## Task goal
Could every line of the data be printed exactly as it reads?

*** Opening Data in this exercise ***

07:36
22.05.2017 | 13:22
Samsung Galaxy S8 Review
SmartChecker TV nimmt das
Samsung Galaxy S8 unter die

*** Closing Data in this exercise ***

## The answer
07:36
22.05.2017 | 13:22
Samsung Galaxy S8 Review
SmartChecker TV nimmt das
Samsung Galaxy S8 unter die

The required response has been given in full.